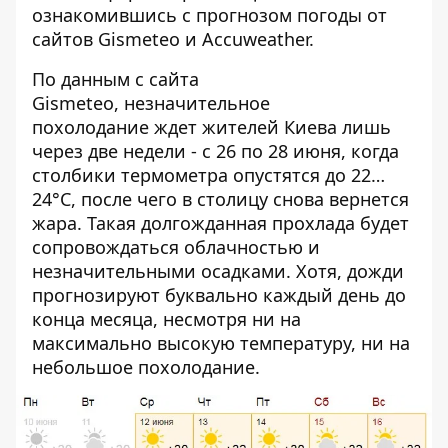
ознакомившись с прогнозом погоды от
сайтов Gismeteo и Accuweather.
По данным с сайта
Gismeteo, незначительное
похолодание ждет жителей Киева лишь
через две недели - с 26 по 28 июня, когда
столбики термометра опустятся до 22…
24°C, после чего в столицу снова вернется
жара. Такая долгожданная прохлада будет
сопровождаться облачностью и
незначительными осадками. Хотя, дожди
прогнозируют буквально каждый день до
конца месяца, несмотря ни на
максимально высокую температуру, ни на
небольшое похолодание.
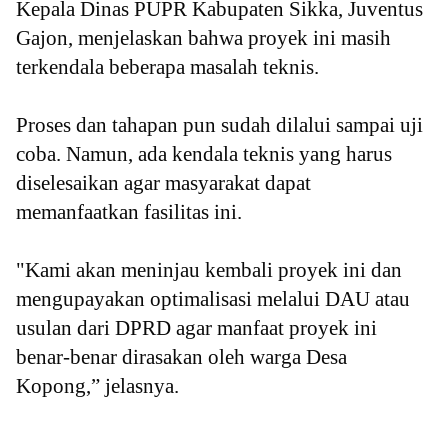
Kepala Dinas PUPR Kabupaten Sikka, Juventus
Gajon, menjelaskan bahwa proyek ini masih
terkendala beberapa masalah teknis.
Proses dan tahapan pun sudah dilalui sampai uji
coba. Namun, ada kendala teknis yang harus
diselesaikan agar masyarakat dapat
memanfaatkan fasilitas ini.
"Kami akan meninjau kembali proyek ini dan
mengupayakan optimalisasi melalui DAU atau
usulan dari DPRD agar manfaat proyek ini
benar-benar dirasakan oleh warga Desa
Kopong,” jelasnya.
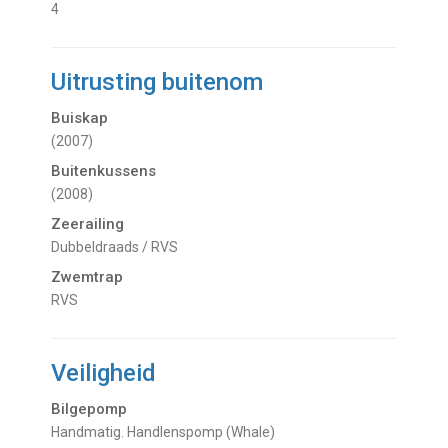
4
Uitrusting buitenom
Buiskap
(2007)
Buitenkussens
(2008)
Zeerailing
Dubbeldraads / RVS
Zwemtrap
RVS
Veiligheid
Bilgepomp
Handmatig. Handlenspomp (Whale)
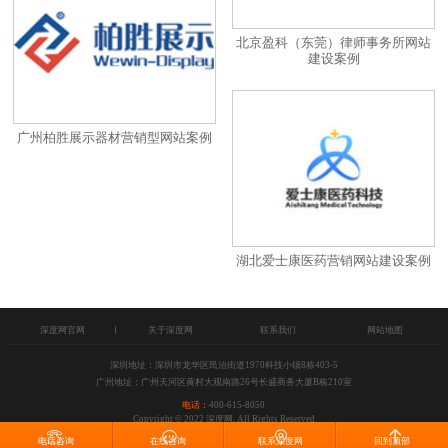
北京盈科（东莞）律师事务所网站
建设案例
广州柏胜展示器材营销型网站案例
湖北爱士康医药营销网站建设案例
深度网官网
关于深度网
联系我们
网站地图
深圳地址：深圳市龙华区民治街道1970科技小镇8栋403-5
广州地址：广州天河区黄村大观南路26号长盛商务大厦B栋210室
电话：
400-615-8050
Copyright © 2022 深度网, All Rights Reserved
电话咨询
在线咨询
联系深度网
回到顶部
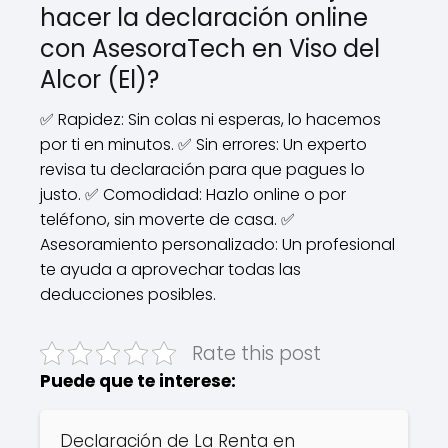
hacer la declaración online
con AsesoraTech en Viso del
Alcor (El)?
✅ Rapidez: Sin colas ni esperas, lo hacemos
por ti en minutos. ✅ Sin errores: Un experto
revisa tu declaración para que pagues lo
justo. ✅ Comodidad: Hazlo online o por
teléfono, sin moverte de casa. ✅
Asesoramiento personalizado: Un profesional
te ayuda a aprovechar todas las
deducciones posibles.
Rate this post
Puede que te interese:
Declaración de La Renta en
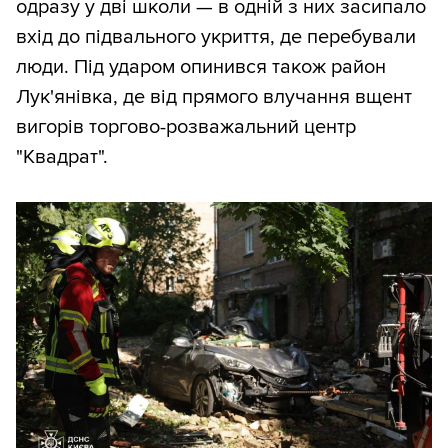
одразу у дві школи — в одній з них засипало
вхід до підвального укриття, де перебували
люди. Під ударом опинився також район
Лук'янівка, де від прямого влучання вщент
вигорів торгово-розважальний центр
"Квадрат".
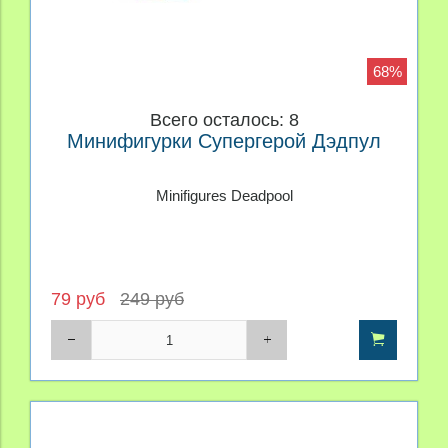
68%
Всего осталось: 8
Минифигурки Супергерой Дэдпул
Minifigures Deadpool
79 руб
249 руб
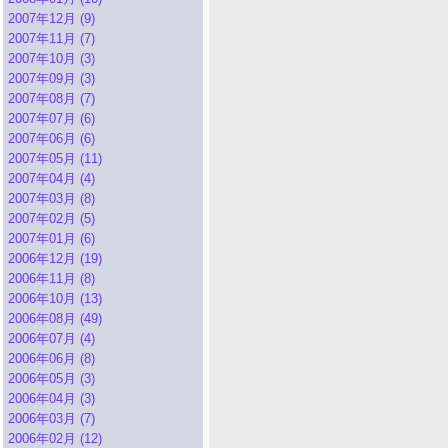
2007年12月 (9)
2007年11月 (7)
2007年10月 (3)
2007年09月 (3)
2007年08月 (7)
2007年07月 (6)
2007年06月 (6)
2007年05月 (11)
2007年04月 (4)
2007年03月 (8)
2007年02月 (5)
2007年01月 (6)
2006年12月 (19)
2006年11月 (8)
2006年10月 (13)
2006年08月 (49)
2006年07月 (4)
2006年06月 (8)
2006年05月 (3)
2006年04月 (3)
2006年03月 (7)
2006年02月 (12)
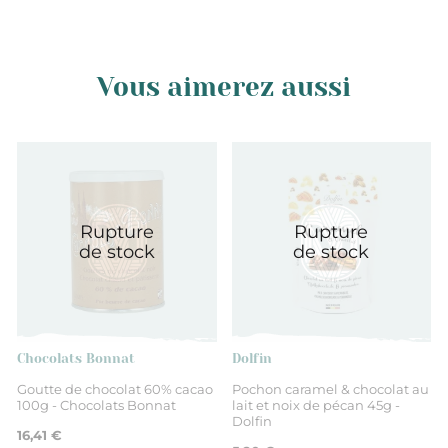
Vous aimerez aussi
Rupture
Rupture
de stock
de stock
Chocolats Bonnat
Dolfin
Goutte de chocolat 60% cacao
Pochon caramel & chocolat au
100g - Chocolats Bonnat
lait et noix de pécan 45g -
Dolfin
16,41 €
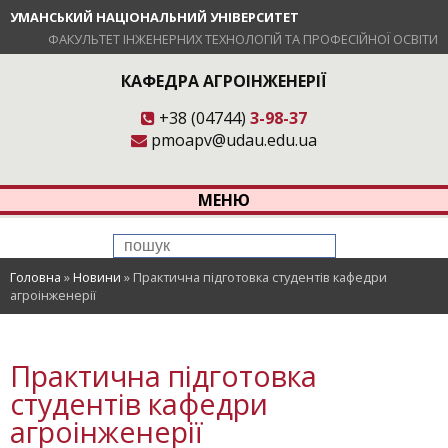
УМАНСЬКИЙ НАЦІОНАЛЬНИЙ УНІВЕРСИТЕТ
ФАКУЛЬТЕТ ІНЖЕНЕРНИХ ТЕХНОЛОГІЙ ТА ПРОФЕСІЙНОЇ ОСВІТИ
КАФЕДРА АГРОІНЖЕНЕРІЇ
+38 (04744)
3-98-37
pmoapv@udau.edu.ua
МЕНЮ
Головна
»
Новини
»
Практична підготовка студентів кафедри
агроінженерії
Практична підготовка
студентів кафедри
агроінженерії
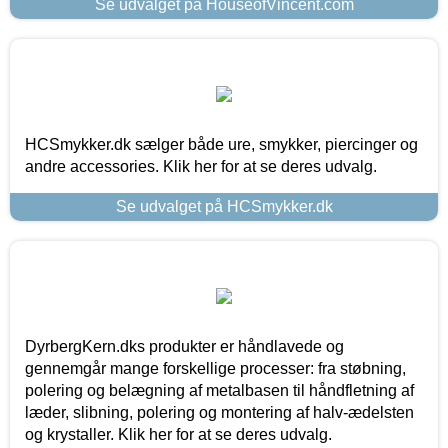
Se udvalget på HouseofVincent.com
HCSmykker.dk sælger både ure, smykker, piercinger og
andre accessories. Klik her for at se deres udvalg.
Se udvalget på HCSmykker.dk
DyrbergKern.dks produkter er håndlavede og
gennemgår mange forskellige processer: fra støbning,
polering og belægning af metalbasen til håndfletning af
læder, slibning, polering og montering af halv-ædelsten
og krystaller. Klik her for at se deres udvalg.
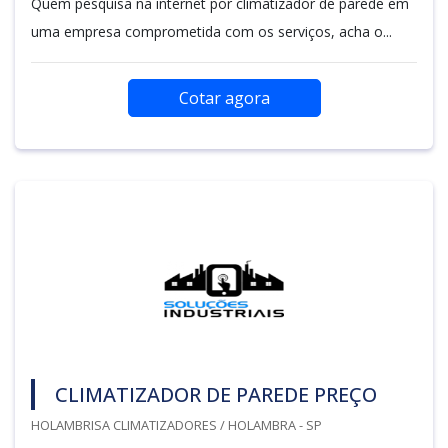
Quem pesquisa na internet por climatizador de parede em
uma empresa comprometida com os serviços, acha o...
Cotar agora
CLIMATIZADOR DE PAREDE PREÇO
HOLAMBRISA CLIMATIZADORES / HOLAMBRA - SP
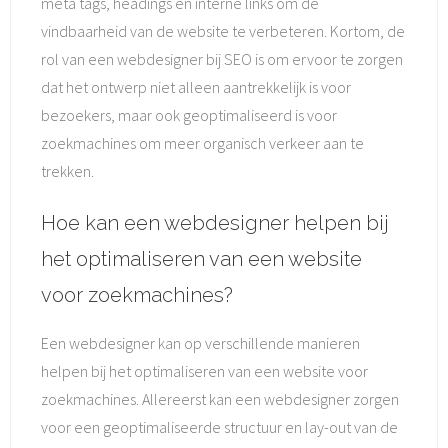
meta tags, headings en interne links om de
vindbaarheid van de website te verbeteren. Kortom, de
rol van een webdesigner bij SEO is om ervoor te zorgen
dat het ontwerp niet alleen aantrekkelijk is voor
bezoekers, maar ook geoptimaliseerd is voor
zoekmachines om meer organisch verkeer aan te
trekken.
Hoe kan een webdesigner helpen bij
het optimaliseren van een website
voor zoekmachines?
Een webdesigner kan op verschillende manieren
helpen bij het optimaliseren van een website voor
zoekmachines. Allereerst kan een webdesigner zorgen
voor een geoptimaliseerde structuur en lay-out van de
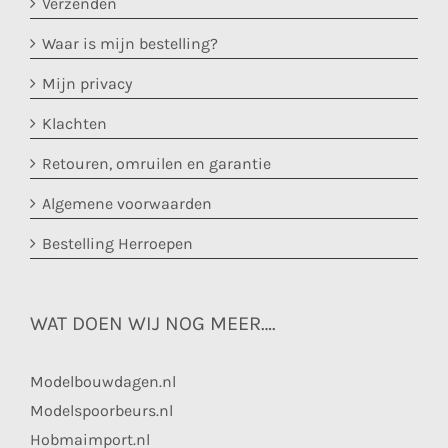
Verzenden
Waar is mijn bestelling?
Mijn privacy
Klachten
Retouren, omruilen en garantie
Algemene voorwaarden
Bestelling Herroepen
WAT DOEN WIJ NOG MEER….
Modelbouwdagen.nl
Modelspoorbeurs.nl
Hobmaimport.nl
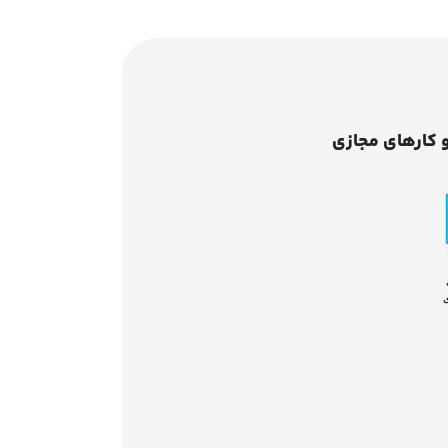
 کارهای مجازی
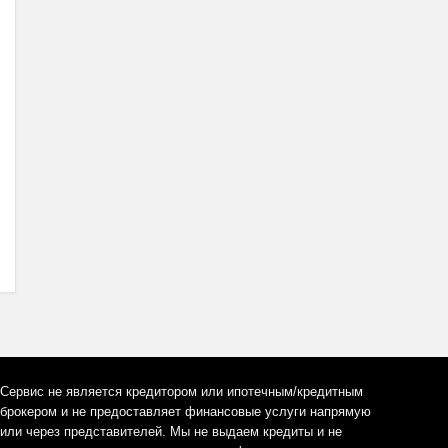
Сервис не является кредитором или ипотечным/кредитным
брокером и не предоставляет финансовые услуги напрямую
или через представителей. Мы не выдаем кредиты и не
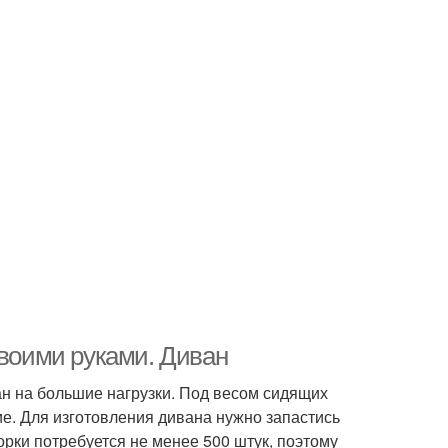
своими руками. Диван
ан на большие нагрузки. Под весом сидящих
е. Для изготовления дивана нужно запастись
рки потребуется не менее 500 штук, поэтому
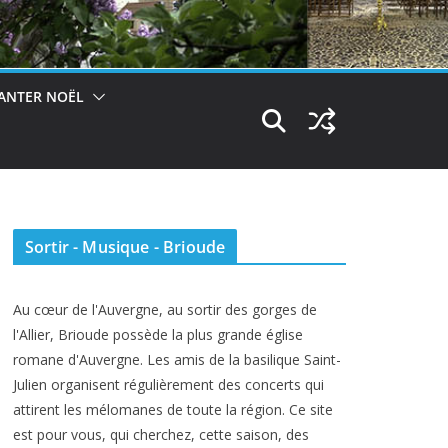
ANTER NOËL
Sortir - Musique - Brioude
Au cœur de l'Auvergne, au sortir des gorges de
l'Allier, Brioude possède la plus grande église
romane d'Auvergne. Les amis de la basilique Saint-
Julien organisent régulièrement des concerts qui
attirent les mélomanes de toute la région. Ce site
est pour vous, qui cherchez, cette saison, des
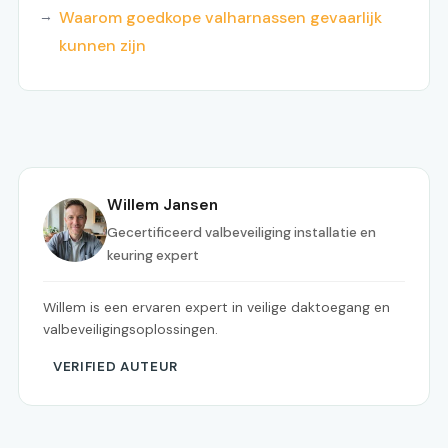
Waarom goedkope valharnassen gevaarlijk
kunnen zijn
Willem Jansen
Gecertificeerd valbeveiliging installatie en
keuring expert
Willem is een ervaren expert in veilige daktoegang en
valbeveiligingsoplossingen.
VERIFIED AUTEUR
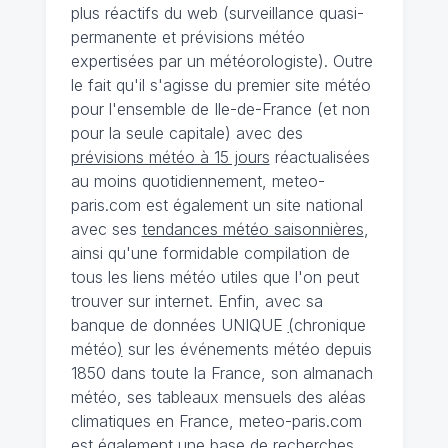
plus réactifs du web (surveillance quasi-
permanente et prévisions météo
expertisées par un météorologiste). Outre
le fait qu'il s'agisse du premier site météo
pour l'ensemble de Ile-de-France (et non
pour la seule capitale) avec des
prévisions météo à 15 jours
réactualisées
au moins quotidiennement, meteo-
paris.com est également un site national
avec ses
tendances météo saisonnières
,
ainsi qu'une formidable compilation de
tous les liens météo utiles que l'on peut
trouver sur internet. Enfin, avec sa
banque de données UNIQUE
(
chronique
météo
)
sur les événements météo depuis
1850 dans toute la France, son almanach
météo, ses tableaux mensuels des aléas
climatiques en France, meteo-paris.com
est également une base de recherches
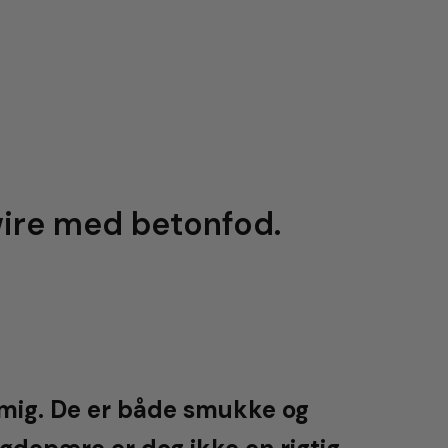
wire med betonfod.
 mig. De er både smukke og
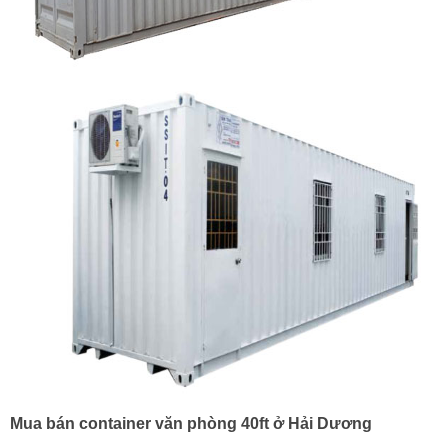
Mua bán container văn phòng 40ft ở Hải Dương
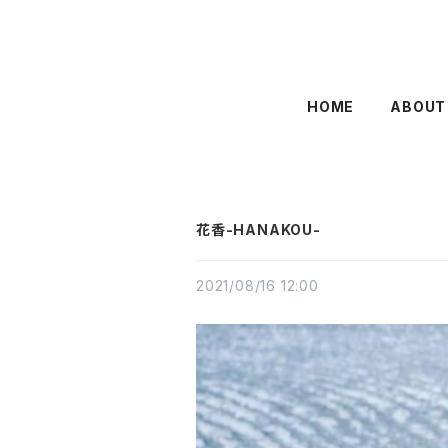
HOME
ABOUT
花香-HANAKOU-
2021/08/16 12:00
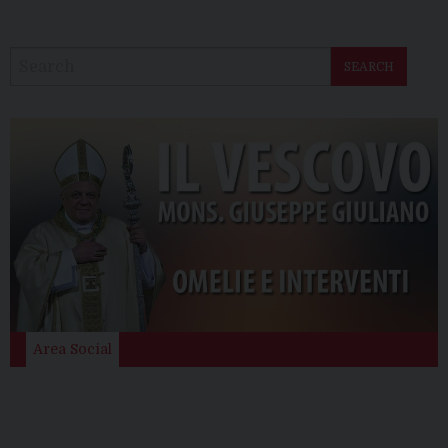
SEARCH
Area Social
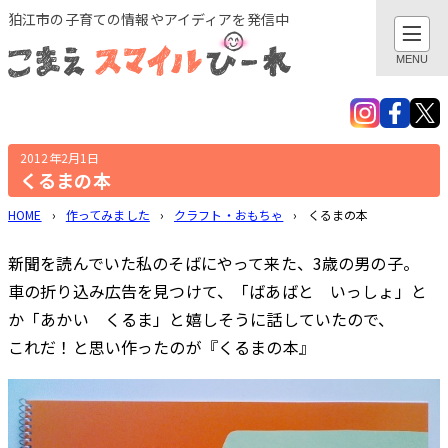
このページの本文へ
狛江市の子育ての情報やアイディアを発信中
閉じる
MENU
検索
親子でおでかけ・遊び
2012年2月1日
くるまの本
地域とつながる
HOME
›
作ってみました
›
クラフト・おもちゃ
›
くるまの本
新聞を読んでいた私のそばにやって来た、3歳の男の子。
子育てあれこれ
車の折り込み広告を見つけて、「ばあばと いっしょ」と
か「あかい くるま」と嬉しそうに話していたので、
健康あれこれ
これだ！と思い作ったのが『くるまの本』
子育てグッズ
作ってみました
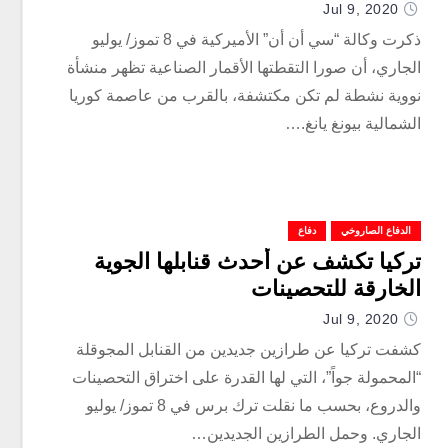
Jul 9, 2020
ذكرت وكالة “سي أن أن” الأميركية في 8 تموز/ يوليو
الجاري، أن صورا التقطتها الأقمار الصناعية تظهر منشأة
نووية نشطة لم تكن مكتشفة، بالقرب من عاصمة كوريا
الشمالية بيونغ يانغ.…
الدفاع الصاروخي
دفاع
تركيا تكشف عن أحدث قنابلها الجوية
الخارقة للتحصينات
Jul 9, 2020
كشفت تركيا عن طرازين جديدين من القنابل المجوقلة
“المحمولة جواً”، التي لها القدرة على اختراق التحصينات
والدروع، بحسب ما نقلت ترك برس في 8 تموز/ يوليو
الجاري. وحمل الطرازين الجديدين…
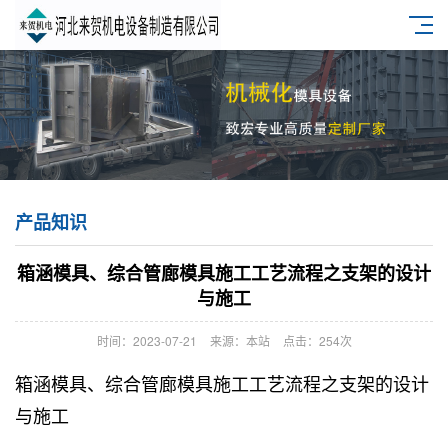
产品知识
​箱涵模具、综合管廊模具施工工艺流程之支架的设计
与施工
时间：2023-07-21
来源：本站
点击：254次
箱涵模具、综合管廊模具施工工艺流程之支架的设计
与施工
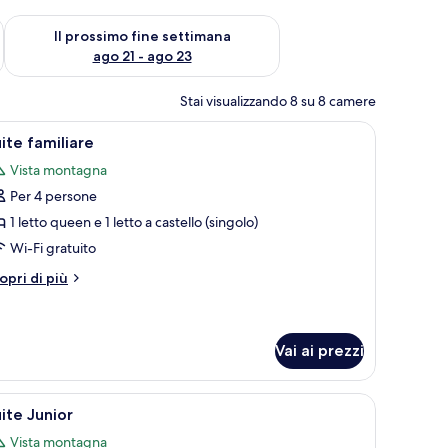
ne settimana, ago 14 - ago 16
Verifica la disponibilità per il prossimo fine settimana, ago 21
Il prossimo fine settimana
ago 21 - ago 23
Stai visualizzando 8 su 8 camere
na lampada e una mela verde.
 scrivania con un portatile, una sedia e uno sgabello.
pri
Una camera d'albergo con un letto grande, una
4
ite familiare
utte
Vista montagna
Per 4 persone
oto
er
1 letto queen e 1 letto a castello (singolo)
uite
Wi-Fi gratuito
amiliare
tri
opri di più
ttagli
r
ite
miliare
Vai ai prezzi
i in legno, un quadro che raffigura un paesaggio montano e una scrivania c
pri
Una camera d'albergo con un letto di legno, 
4
ite Junior
utte
Vista montagna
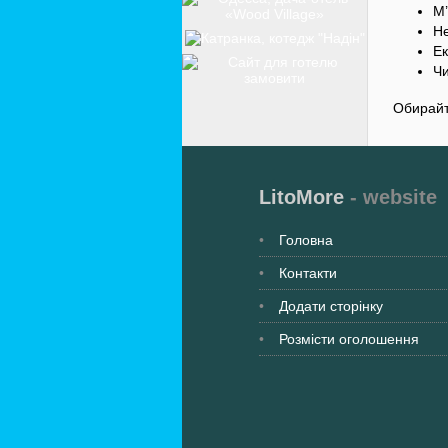
М’
Не
Ек
Чи
Обирай
LitoMore
- website
Головна
Контакти
Додати сторінку
Розмісти оголошення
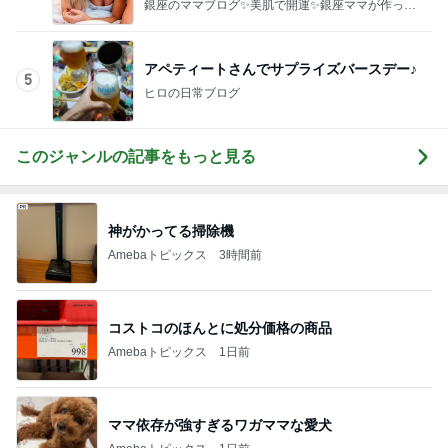
このジャンルの記事をもっと見る
神がかってる掃除機
Amebaトピックス
3時間前
コストコのほんとに処分価格の商品
Amebaトピックス
1日前
ママ依存が強すぎるワガママな愛犬
Amebaトピックス
1日前
前震の時より大きい地殻変動の数値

-=-=-=-=-

Your goal: Look above for the line holding "کارهای مجازی" and output everything from it down to the line holding "tous les liens météo utiles que l'on peut", both ends included, exactly and without images.

Exercise answer:
 کارهای مجازی
Сервис не является кредитором или ипотечным/кредитным
брокером и не предоставляет финансовые услуги напрямую
или через представителей. Мы не выдаем кредиты и не
своими руками. Диван
ан на большие нагрузки. Под весом сидящих
е. Для изготовления дивана нужно запастись
рки потребуется не менее 500 штук, поэтому
ANTER NOËL
Sortir - Musique - Brioude
Au cœur de l'Auvergne, au sortir des gorges de
l'Allier, Brioude possède la plus grande église
romane d'Auvergne. Les amis de la basilique Saint-
Julien organisent régulièrement des concerts qui
attirent les mélomanes de toute la région. Ce site
est pour vous, qui cherchez, cette saison, des
Waarom goedkope valharnassen gevaarlijk
kunnen zijn
Willem Jansen
Gecertificeerd valbeveiliging installatie en
keuring expert
Willem is een ervaren expert in veilige daktoegang en
valbeveiligingsoplossingen.
VERIFIED AUTEUR
plus réactifs du web (surveillance quasi-
permanente et prévisions météo
expertisées par un météorologiste). Outre
le fait qu'il s'agisse du premier site météo
pour l'ensemble de Ile-de-France (et non
pour la seule capitale) avec des
prévisions météo à 15 jours
réactualisées
au moins quotidiennement, meteo-
paris.com est également un site national
avec ses
tendances météo saisonnières
,
ainsi qu'une formidable compilation de
tous les liens météo utiles que l'on peut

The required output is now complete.